Saturday, 13th April 2019
Reparations for Slavery, Shelved for Decades, Is on the Election Table
by Joshua Jamerson

The Rev. Al Sharpton asked Democratic presidential candidates the same question at his New York conference last week: Should the U.S. government research how to make amends for centuries of enslavement and oppression of African-Americans?

One by one, the candidates said yes.

“There’s a direct connection between exclusion in the past and exclusion in the present,” Pete Buttigieg—the mayor of South Bend, Ind., who is white—told a mostly African-American crowd gathered in a Manhattan ballroom. “That’s exactly why we need a rigorous, serious study.”

Studying reparations for slavery has moved from theoretical fodder for essayists, economists and historians into the mainstream of Democratic politics, a phenomenon owed to top-tier presidential candidates embracing the idea and the single bill in Congress addressing it. That legislation, known as H.R. 40, was first introduced in 1989 and for decades was ignored by presidents and congressional leaders of both parties.

H.R. 40 would establish a federal commission to study how slavery and Jim Crow impact African-Americans today. The bill’s language calls for suggestions to “remedy” slavery’s aftereffects.

Democrats aren’t ignoring it any longer. House Speaker Nancy Pelosi this year publicly endorsed the bill—something she apparently hadn’t done in her prior 16 years as House Democratic leader. Her office declined to discuss her past views on the bill. Of the 18 Democratic candidates running for president or openly exploring a bid, at least 11 of them support the measure.

“Absolutely, I would sign that into law,” former Texas Rep. Beto O’Rourke said last week with Mr. Sharpton.

The candidates aren’t explicitly calling for direct payments from the U.S. Treasury into the bank accounts of Americans whose ancestors were slaves—and, typically, that isn’t what many African-American congressional leaders say reparations must be. It could amount to formal government recognition that slavery was an injustice committed by the U.S., for example.

“Do I expect a bag of cash to show up on my door tomorrow? No,” said Adrianne Shropshire, executive director of Black PAC, a liberal organization that conducted polling and backed candidates during the 2018 midterm election. “But I do think that we have to be able to think about … how we address the past.”

Ms. Shropshire added that support for a reparations study would help candidates seeking to connect with black voters—and perhaps some whites—concerned about wealth inequities in the U.S.

Twitter mentions of H.R. 40 increased by 150% between January and February, according to an analysis provided to The Wall Street Journal by Storyful, a company that scours social-media services and can identify trends. Storyful is owned by News Corp, the corporate parent of the Journal.

During that time, the most early prominent example of a presidential candidate speaking in support of reparations was Feb. 11, when Sen. Kamala Harris of California appeared on the popular New York-based radio program “The Breakfast Club.”
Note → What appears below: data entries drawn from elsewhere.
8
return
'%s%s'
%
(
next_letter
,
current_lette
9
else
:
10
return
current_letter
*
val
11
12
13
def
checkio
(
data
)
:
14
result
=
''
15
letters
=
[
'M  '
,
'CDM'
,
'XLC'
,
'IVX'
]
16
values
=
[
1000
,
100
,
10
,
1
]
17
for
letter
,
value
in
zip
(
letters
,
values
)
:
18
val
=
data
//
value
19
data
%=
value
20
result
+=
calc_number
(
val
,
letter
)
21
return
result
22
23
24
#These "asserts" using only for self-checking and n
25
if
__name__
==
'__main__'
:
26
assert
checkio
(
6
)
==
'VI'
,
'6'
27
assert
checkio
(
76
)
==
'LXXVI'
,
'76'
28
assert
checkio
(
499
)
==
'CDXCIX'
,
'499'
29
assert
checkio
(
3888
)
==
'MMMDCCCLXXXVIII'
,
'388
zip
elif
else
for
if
Speaking to host Lenard McKelvey, known professionally as Charlamagne tha God, Ms. Harris said: “America has a history of 200 years of slavery. We had Jim Crow. We had legal segregation in America for a very long time.” Mr. McKelvey asked her if she supported “some type” of reparations. She said yes.

Since the start of the year Ms. Harris has been mentioned on 309 occasions on Twitter in connection with H.R. 40. About 88% of those mentions came after that radio appearance, according to the Storyful analysis.

In the weeks since that interview, the topic of reparations for slavery has been searched more on Google than at any time in the past decade, according to data from Google Trends. The recent surge in interest exceeds by far the last jump in searches, which followed an essay in 2014 by Ta-Nehisi Coates in the Atlantic headlined “The Case for Reparations.”

Mr. McKelvey said he asked Ms. Harris about reparations after hearing other African-Americans, including listeners of his program, which reaches four million to five million people a week, express interest. But he said the subsequent conversation in the 2020 Democratic nominating contest has been short on specifics.

“The follow-up question should’ve been, ‘What does that reparations plan look like?’” he said.

Some elected Democrats have also expressed disappointment with the conversation. Sen. Cory Booker of New Jersey plans to introduce a Senate version of H.R. 40, but he said at a recent CNN town hall that inequities between blacks and whites has been “reduced to just a box to check on a presidential list, when this is so much more of a serious conversation.”

When Mr. Coates asked President Obama about reparations in 2016, the Democrat said:

“The bottom line is that it’s hard to find a model in which you can practically administer and sustain political support for those kinds of efforts.” A spokesman for Mr. Obama declined to comment. President Trump hasn’t addressed H.R. 40.

Several Republican senators say they have reservations about H.R. 40. GOP control of the Senate and the White House are the main reason Democrats in Congress, even some co-sponsors of H.R. 40, are skeptical it will become law.

Mr. Booker’s bill would face resistance on the Judiciary Committee, which would be the vessel for such legislation to see the Senate floor. “I think it’s too remote in time, I think it’s too divisive and I don’t think it’s good for the country, quite frankly,” Judiciary Chairman Lindsey Graham (R., S.C.) said this week.

Sen. John Kennedy (R., La.), a Judiciary Committee member, said he doesn’t think anyone alive today should be held responsible for slavery. “I believe in personal responsibility,” he said.

Rep. Sheila Jackson Lee (D., Texas), lead sponsor of H.R. 40, acknowledged that her bill doesn’t top House Democrats’ agenda. She noted the House Judiciary Committee, which would consider it, is focusing on wide oversight over the Trump administration, including the Mueller report. “We’re able to do two things at once,” she said, but added: “I know that you get in the queue.”

Majority Whip James Clyburn, the highest-ranking African-American in Congress, said in an interview he thought H.R. 40 could pass by year’s end.

The reparations bill appears affixed to the Democratic presidential primary, for now at least, as candidates court black voters. There is scant public polling on reparations, but two polls in the past four years show most African-Americans in support and most whites opposed.

It isn’t a sure bet that black voters would be moved by pledges around reparations. Jacqueline Foster, a retired educator from Queens, N.Y., attended the Sharpton conference last week and was skeptical of the candidates. “They said what they think a black audience would want to hear,” she said.